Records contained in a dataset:
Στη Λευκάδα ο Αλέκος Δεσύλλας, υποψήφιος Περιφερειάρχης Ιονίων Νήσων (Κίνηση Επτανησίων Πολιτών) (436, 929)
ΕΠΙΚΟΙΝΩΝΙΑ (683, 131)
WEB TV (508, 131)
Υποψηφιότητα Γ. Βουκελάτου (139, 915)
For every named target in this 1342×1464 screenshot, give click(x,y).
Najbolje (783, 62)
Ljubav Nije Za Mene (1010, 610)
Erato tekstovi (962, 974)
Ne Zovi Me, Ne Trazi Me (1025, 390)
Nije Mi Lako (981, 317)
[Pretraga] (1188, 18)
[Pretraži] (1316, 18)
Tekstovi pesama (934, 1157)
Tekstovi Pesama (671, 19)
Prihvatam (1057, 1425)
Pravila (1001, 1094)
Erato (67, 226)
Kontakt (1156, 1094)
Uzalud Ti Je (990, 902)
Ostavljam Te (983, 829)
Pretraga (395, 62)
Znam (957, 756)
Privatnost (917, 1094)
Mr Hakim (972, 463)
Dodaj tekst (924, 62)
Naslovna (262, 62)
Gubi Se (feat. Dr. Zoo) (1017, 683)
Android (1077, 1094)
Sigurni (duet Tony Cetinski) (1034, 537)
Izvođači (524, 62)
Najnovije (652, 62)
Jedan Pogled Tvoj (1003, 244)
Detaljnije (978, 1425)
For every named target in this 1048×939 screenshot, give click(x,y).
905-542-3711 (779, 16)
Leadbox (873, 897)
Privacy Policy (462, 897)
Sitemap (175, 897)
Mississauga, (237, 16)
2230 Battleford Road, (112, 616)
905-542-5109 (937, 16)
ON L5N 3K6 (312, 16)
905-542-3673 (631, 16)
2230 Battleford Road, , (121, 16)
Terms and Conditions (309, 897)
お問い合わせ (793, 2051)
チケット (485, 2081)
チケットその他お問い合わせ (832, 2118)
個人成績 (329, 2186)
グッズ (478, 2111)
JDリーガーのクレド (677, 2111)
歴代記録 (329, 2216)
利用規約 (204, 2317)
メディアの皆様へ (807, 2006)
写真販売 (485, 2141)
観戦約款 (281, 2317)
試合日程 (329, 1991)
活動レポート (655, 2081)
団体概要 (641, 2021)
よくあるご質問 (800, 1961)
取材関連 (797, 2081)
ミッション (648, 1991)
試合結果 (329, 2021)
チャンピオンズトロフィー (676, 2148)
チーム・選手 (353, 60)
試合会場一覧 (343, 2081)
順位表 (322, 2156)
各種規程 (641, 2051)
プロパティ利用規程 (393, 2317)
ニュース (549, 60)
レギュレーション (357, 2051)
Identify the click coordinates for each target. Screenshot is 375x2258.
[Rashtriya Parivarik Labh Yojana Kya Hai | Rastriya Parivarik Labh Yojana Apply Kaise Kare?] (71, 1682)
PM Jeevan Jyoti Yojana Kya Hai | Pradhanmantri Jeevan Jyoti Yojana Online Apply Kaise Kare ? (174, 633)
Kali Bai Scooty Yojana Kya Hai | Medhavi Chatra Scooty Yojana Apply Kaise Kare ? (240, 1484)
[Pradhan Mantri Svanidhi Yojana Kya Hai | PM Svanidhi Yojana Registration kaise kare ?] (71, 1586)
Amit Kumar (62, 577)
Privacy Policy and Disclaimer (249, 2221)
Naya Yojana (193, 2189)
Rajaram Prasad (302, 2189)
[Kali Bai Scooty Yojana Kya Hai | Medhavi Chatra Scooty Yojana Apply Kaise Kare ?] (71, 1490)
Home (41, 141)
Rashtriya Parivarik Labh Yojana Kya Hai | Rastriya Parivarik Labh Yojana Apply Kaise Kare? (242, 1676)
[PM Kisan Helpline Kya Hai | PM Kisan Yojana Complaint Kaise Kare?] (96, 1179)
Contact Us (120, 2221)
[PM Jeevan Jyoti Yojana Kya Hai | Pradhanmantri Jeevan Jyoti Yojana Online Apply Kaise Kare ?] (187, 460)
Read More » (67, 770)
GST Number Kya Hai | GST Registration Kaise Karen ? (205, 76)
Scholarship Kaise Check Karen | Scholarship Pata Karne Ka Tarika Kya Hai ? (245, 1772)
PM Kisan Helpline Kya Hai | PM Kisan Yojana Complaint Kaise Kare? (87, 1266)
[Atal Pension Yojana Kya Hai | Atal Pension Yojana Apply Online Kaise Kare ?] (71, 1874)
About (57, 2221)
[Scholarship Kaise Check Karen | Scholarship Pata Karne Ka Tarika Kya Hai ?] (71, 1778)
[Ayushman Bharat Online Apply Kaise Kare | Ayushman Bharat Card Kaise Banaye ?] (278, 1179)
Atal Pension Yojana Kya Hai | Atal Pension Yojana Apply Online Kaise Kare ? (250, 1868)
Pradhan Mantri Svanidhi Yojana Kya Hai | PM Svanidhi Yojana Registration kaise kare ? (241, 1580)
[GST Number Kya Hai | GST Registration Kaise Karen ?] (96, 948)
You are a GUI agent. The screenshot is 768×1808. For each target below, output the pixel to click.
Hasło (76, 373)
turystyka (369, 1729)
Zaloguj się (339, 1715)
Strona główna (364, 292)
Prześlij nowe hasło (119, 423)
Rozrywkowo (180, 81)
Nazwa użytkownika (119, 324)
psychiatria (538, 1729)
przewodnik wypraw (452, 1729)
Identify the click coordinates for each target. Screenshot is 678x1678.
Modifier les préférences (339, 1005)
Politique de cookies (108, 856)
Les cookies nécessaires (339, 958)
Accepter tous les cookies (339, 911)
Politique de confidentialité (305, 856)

**TASK STATEMENT**
Once you have read the records, repeat them all exactly.

**ANSWER FOR THE TASK**
Στη Λευκάδα ο Αλέκος Δεσύλλας, υποψήφιος Περιφερειάρχης Ιονίων Νήσων (Κίνηση Επτανησίων Πολιτών) (436, 929)
ΕΠΙΚΟΙΝΩΝΙΑ (683, 131)
WEB TV (508, 131)
Υποψηφιότητα Γ. Βουκελάτου (139, 915)
For every named target in this 1342×1464 screenshot, give click(x,y).
Najbolje (783, 62)
Ljubav Nije Za Mene (1010, 610)
Erato tekstovi (962, 974)
Ne Zovi Me, Ne Trazi Me (1025, 390)
Nije Mi Lako (981, 317)
[Pretraga] (1188, 18)
[Pretraži] (1316, 18)
Tekstovi pesama (934, 1157)
Tekstovi Pesama (671, 19)
Prihvatam (1057, 1425)
Pravila (1001, 1094)
Erato (67, 226)
Kontakt (1156, 1094)
Uzalud Ti Je (990, 902)
Ostavljam Te (983, 829)
Pretraga (395, 62)
Znam (957, 756)
Privatnost (917, 1094)
Mr Hakim (972, 463)
Dodaj tekst (924, 62)
Naslovna (262, 62)
Gubi Se (feat. Dr. Zoo) (1017, 683)
Android (1077, 1094)
Sigurni (duet Tony Cetinski) (1034, 537)
Izvođači (524, 62)
Najnovije (652, 62)
Jedan Pogled Tvoj (1003, 244)
Detaljnije (978, 1425)
For every named target in this 1048×939 screenshot, give click(x,y).
905-542-3711 (779, 16)
Leadbox (873, 897)
Privacy Policy (462, 897)
Sitemap (175, 897)
Mississauga, (237, 16)
2230 Battleford Road, (112, 616)
905-542-5109 (937, 16)
ON L5N 3K6 (312, 16)
905-542-3673 (631, 16)
2230 Battleford Road, , (121, 16)
Terms and Conditions (309, 897)
お問い合わせ (793, 2051)
チケット (485, 2081)
チケットその他お問い合わせ (832, 2118)
個人成績 (329, 2186)
グッズ (478, 2111)
JDリーガーのクレド (677, 2111)
歴代記録 (329, 2216)
利用規約 (204, 2317)
メディアの皆様へ (807, 2006)
写真販売 (485, 2141)
観戦約款 (281, 2317)
試合日程 (329, 1991)
活動レポート (655, 2081)
団体概要 (641, 2021)
よくあるご質問 (800, 1961)
取材関連 (797, 2081)
ミッション (648, 1991)
試合結果 (329, 2021)
チャンピオンズトロフィー (676, 2148)
チーム・選手 (353, 60)
試合会場一覧 (343, 2081)
順位表 (322, 2156)
各種規程 (641, 2051)
プロパティ利用規程 (393, 2317)
ニュース (549, 60)
レギュレーション (357, 2051)
Identify the click coordinates for each target. Screenshot is 375x2258.
[Rashtriya Parivarik Labh Yojana Kya Hai | Rastriya Parivarik Labh Yojana Apply Kaise Kare?] (71, 1682)
PM Jeevan Jyoti Yojana Kya Hai | Pradhanmantri Jeevan Jyoti Yojana Online Apply Kaise Kare ? (174, 633)
Kali Bai Scooty Yojana Kya Hai | Medhavi Chatra Scooty Yojana Apply Kaise Kare ? (240, 1484)
[Pradhan Mantri Svanidhi Yojana Kya Hai | PM Svanidhi Yojana Registration kaise kare ?] (71, 1586)
Amit Kumar (62, 577)
Privacy Policy and Disclaimer (249, 2221)
Naya Yojana (193, 2189)
Rajaram Prasad (302, 2189)
[Kali Bai Scooty Yojana Kya Hai | Medhavi Chatra Scooty Yojana Apply Kaise Kare ?] (71, 1490)
Home (41, 141)
Rashtriya Parivarik Labh Yojana Kya Hai | Rastriya Parivarik Labh Yojana Apply Kaise Kare? (242, 1676)
[PM Kisan Helpline Kya Hai | PM Kisan Yojana Complaint Kaise Kare?] (96, 1179)
Contact Us (120, 2221)
[PM Jeevan Jyoti Yojana Kya Hai | Pradhanmantri Jeevan Jyoti Yojana Online Apply Kaise Kare ?] (187, 460)
Read More » (67, 770)
GST Number Kya Hai | GST Registration Kaise Karen ? (205, 76)
Scholarship Kaise Check Karen | Scholarship Pata Karne Ka Tarika Kya Hai ? (245, 1772)
PM Kisan Helpline Kya Hai | PM Kisan Yojana Complaint Kaise Kare? (87, 1266)
[Atal Pension Yojana Kya Hai | Atal Pension Yojana Apply Online Kaise Kare ?] (71, 1874)
About (57, 2221)
[Scholarship Kaise Check Karen | Scholarship Pata Karne Ka Tarika Kya Hai ?] (71, 1778)
[Ayushman Bharat Online Apply Kaise Kare | Ayushman Bharat Card Kaise Banaye ?] (278, 1179)
Atal Pension Yojana Kya Hai | Atal Pension Yojana Apply Online Kaise Kare ? (250, 1868)
Pradhan Mantri Svanidhi Yojana Kya Hai | PM Svanidhi Yojana Registration kaise kare ? (241, 1580)
[GST Number Kya Hai | GST Registration Kaise Karen ?] (96, 948)
You are a GUI agent. The screenshot is 768×1808. For each target below, output the pixel to click.
Hasło (76, 373)
turystyka (369, 1729)
Zaloguj się (339, 1715)
Strona główna (364, 292)
Prześlij nowe hasło (119, 423)
Rozrywkowo (180, 81)
Nazwa użytkownika (119, 324)
psychiatria (538, 1729)
przewodnik wypraw (452, 1729)
Identify the click coordinates for each target. Screenshot is 678x1678.
Modifier les préférences (339, 1005)
Politique de cookies (108, 856)
Les cookies nécessaires (339, 958)
Accepter tous les cookies (339, 911)
Politique de confidentialité (305, 856)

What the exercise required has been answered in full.